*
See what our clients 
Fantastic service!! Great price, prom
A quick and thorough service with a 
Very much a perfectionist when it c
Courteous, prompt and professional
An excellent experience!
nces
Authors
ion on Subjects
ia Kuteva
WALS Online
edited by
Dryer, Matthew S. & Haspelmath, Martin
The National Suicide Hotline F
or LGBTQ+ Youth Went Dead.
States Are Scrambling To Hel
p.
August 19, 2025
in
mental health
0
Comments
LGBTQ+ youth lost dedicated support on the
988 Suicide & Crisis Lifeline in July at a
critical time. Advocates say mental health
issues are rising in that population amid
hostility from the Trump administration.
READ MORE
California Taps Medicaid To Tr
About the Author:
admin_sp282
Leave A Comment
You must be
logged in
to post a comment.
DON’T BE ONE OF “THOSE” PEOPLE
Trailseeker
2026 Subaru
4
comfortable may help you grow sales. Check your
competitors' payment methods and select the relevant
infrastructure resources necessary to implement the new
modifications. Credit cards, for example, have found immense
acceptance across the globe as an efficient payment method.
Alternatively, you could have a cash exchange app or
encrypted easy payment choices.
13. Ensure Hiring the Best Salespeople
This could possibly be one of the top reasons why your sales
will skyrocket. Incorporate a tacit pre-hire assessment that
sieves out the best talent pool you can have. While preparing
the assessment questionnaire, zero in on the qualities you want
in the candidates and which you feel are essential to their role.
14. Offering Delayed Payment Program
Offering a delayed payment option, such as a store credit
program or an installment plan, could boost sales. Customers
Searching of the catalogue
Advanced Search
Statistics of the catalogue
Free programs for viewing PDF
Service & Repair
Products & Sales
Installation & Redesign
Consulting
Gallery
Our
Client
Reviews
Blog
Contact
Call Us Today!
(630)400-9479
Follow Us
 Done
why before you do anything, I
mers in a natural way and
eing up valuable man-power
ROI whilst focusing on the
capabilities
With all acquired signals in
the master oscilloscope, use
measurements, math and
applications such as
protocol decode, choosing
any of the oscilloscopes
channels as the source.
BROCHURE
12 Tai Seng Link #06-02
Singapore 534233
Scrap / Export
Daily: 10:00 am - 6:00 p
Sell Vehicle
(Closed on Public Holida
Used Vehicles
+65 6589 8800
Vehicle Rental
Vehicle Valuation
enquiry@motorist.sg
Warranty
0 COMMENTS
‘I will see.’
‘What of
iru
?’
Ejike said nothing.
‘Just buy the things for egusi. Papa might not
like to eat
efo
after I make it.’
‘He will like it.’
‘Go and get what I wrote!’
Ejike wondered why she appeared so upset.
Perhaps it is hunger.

WORK TO COMPLETE:
Reproduce the records word for word.

WRITTEN RESPONSE:
*
See what our clients 
Fantastic service!! Great price, prom
A quick and thorough service with a 
Very much a perfectionist when it c
Courteous, prompt and professional
An excellent experience!
nces
Authors
ion on Subjects
ia Kuteva
WALS Online
edited by
Dryer, Matthew S. & Haspelmath, Martin
The National Suicide Hotline F
or LGBTQ+ Youth Went Dead.
States Are Scrambling To Hel
p.
August 19, 2025
in
mental health
0
Comments
LGBTQ+ youth lost dedicated support on the
988 Suicide & Crisis Lifeline in July at a
critical time. Advocates say mental health
issues are rising in that population amid
hostility from the Trump administration.
READ MORE
California Taps Medicaid To Tr
About the Author:
admin_sp282
Leave A Comment
You must be
logged in
to post a comment.
DON’T BE ONE OF “THOSE” PEOPLE
Trailseeker
2026 Subaru
4
comfortable may help you grow sales. Check your
competitors' payment methods and select the relevant
infrastructure resources necessary to implement the new
modifications. Credit cards, for example, have found immense
acceptance across the globe as an efficient payment method.
Alternatively, you could have a cash exchange app or
encrypted easy payment choices.
13. Ensure Hiring the Best Salespeople
This could possibly be one of the top reasons why your sales
will skyrocket. Incorporate a tacit pre-hire assessment that
sieves out the best talent pool you can have. While preparing
the assessment questionnaire, zero in on the qualities you want
in the candidates and which you feel are essential to their role.
14. Offering Delayed Payment Program
Offering a delayed payment option, such as a store credit
program or an installment plan, could boost sales. Customers
Searching of the catalogue
Advanced Search
Statistics of the catalogue
Free programs for viewing PDF
Service & Repair
Products & Sales
Installation & Redesign
Consulting
Gallery
Our
Client
Reviews
Blog
Contact
Call Us Today!
(630)400-9479
Follow Us
 Done
why before you do anything, I
mers in a natural way and
eing up valuable man-power
ROI whilst focusing on the
capabilities
With all acquired signals in
the master oscilloscope, use
measurements, math and
applications such as
protocol decode, choosing
any of the oscilloscopes
channels as the source.
BROCHURE
12 Tai Seng Link #06-02
Singapore 534233
Scrap / Export
Daily: 10:00 am - 6:00 p
Sell Vehicle
(Closed on Public Holida
Used Vehicles
+65 6589 8800
Vehicle Rental
Vehicle Valuation
enquiry@motorist.sg
Warranty
0 COMMENTS
‘I will see.’
‘What of
iru
?’
Ejike said nothing.
‘Just buy the things for egusi. Papa might not
like to eat
efo
after I make it.’
‘He will like it.’
‘Go and get what I wrote!’
Ejike wondered why she appeared so upset.
Perhaps it is hunger.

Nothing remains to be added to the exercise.